__What you have to do__
These records are to be written out exactly as they read, minus the pictures.

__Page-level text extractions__
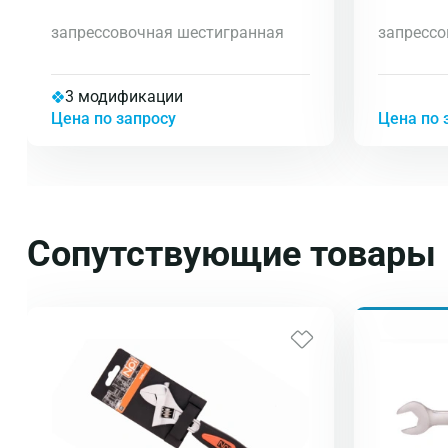
запрессовочная шестигранная
запрессо
3 модификации
Цена по запросу
Цена по 
Сопутствующие товары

__Answer to this problem__
запрессовочная шестигранная
запрессо
3 модификации
Цена по запросу
Цена по 
Сопутствующие товары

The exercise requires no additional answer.